The nursery building can also be a successful marketing tool for your nursery business. It can be designed to be distinctive as well as efficient and make its ‘green status’ a selling point for parents.

CASE STUDY: Rocking Horse Nursery, University of Aberdeen


When it became apparent that the Rocking Horse Nursery’s original building was no longer fit for purpose, the University of Aberdeen decided to replace it with an eco-friendly structure.

‘Sustainability is the way to go and the university was very keen to implement this,’ says nursery manager Sarah Walker. ‘It is an important ethos to have and to promote it with our early years children. We can talk about the efficiency of the building and through our outdoor play and other activities we can talk to them about sustainability.’

After much consideration it was decided to build a passive structure, a big learning curve for BMJ Architects and Burns Construction, which had never been involved in such a project.

Fraser Lovie, policy advisor at the University of Aberdeen, says it was a ‘leap of faith’ for everyone concerned and they all had to adapt quickly. ‘No-one dared to go wild with a nail gun in case they damaged the membranes and compromised the air-tightness,’ he adds.

The nursery, completed in 2015 at a cost of £1.9 million, became the first in Scotland to be awarded Passive House certification in recognition of its energy-efficient design. Four years on and the nursery staff and children give the building a big thumbs up.

‘We find the design works well,’ says Ms Walker. ‘Underfloor heating from an air source heat pump was installed as a back-up system, but the highly insulated envelope, combined with high-quality windows, doors and skylights, ensure the space is warm.

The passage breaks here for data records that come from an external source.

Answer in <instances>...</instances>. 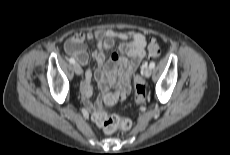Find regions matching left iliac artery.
Segmentation results:
<instances>
[{
    "instance_id": "1",
    "label": "left iliac artery",
    "mask_w": 230,
    "mask_h": 155,
    "mask_svg": "<svg viewBox=\"0 0 230 155\" xmlns=\"http://www.w3.org/2000/svg\"><path fill=\"white\" fill-rule=\"evenodd\" d=\"M149 67L151 68V69H153L154 67H155V62H151L150 64H149Z\"/></svg>"
}]
</instances>
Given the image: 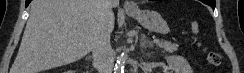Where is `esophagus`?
I'll list each match as a JSON object with an SVG mask.
<instances>
[{
    "instance_id": "esophagus-1",
    "label": "esophagus",
    "mask_w": 244,
    "mask_h": 73,
    "mask_svg": "<svg viewBox=\"0 0 244 73\" xmlns=\"http://www.w3.org/2000/svg\"><path fill=\"white\" fill-rule=\"evenodd\" d=\"M123 7H124L125 10H133V9H135L134 3L130 2V1H125Z\"/></svg>"
}]
</instances>
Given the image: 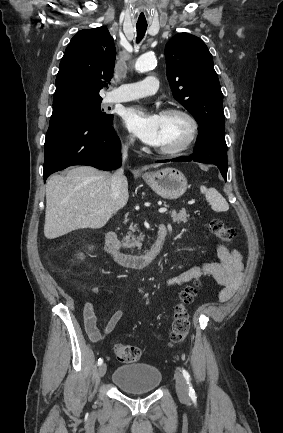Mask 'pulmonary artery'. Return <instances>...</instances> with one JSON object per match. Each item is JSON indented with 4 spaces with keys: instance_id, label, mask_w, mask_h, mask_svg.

We have doors leading from the play rooms outside but also a vestibule door that we can use in winter to stop the warmth from escaping.’

While Mr Lovie says they are learning how to fully optimise the system, they can already see big energy savings.


  • Engage an architect and contractors who share your eco-friendly ethos.
  • Consult EYFS guidance, which sets out nursery building requirements such as indoor space ratios.
  • When looking at designs, think about storage, easy access to the outdoors and acoustics.
  • Be aware that mechanical installations, such as photovoltaics (solar panel systems) and ground source heat pumps can be expensive to buy and maintain. They are also unlikely to give a return on small buildings so research whether your nursery will benefit – grants to fund these can sometimes be sourced if you do decide to install them.
  • Consider off-site prefabrication, which can reduce costs and minimise disruption.
  • It may be possible to have a phased construction if you have a very limited budget.
  • Factor in a contingency of at least ten per cent of the construction costs for unanticipated expenses.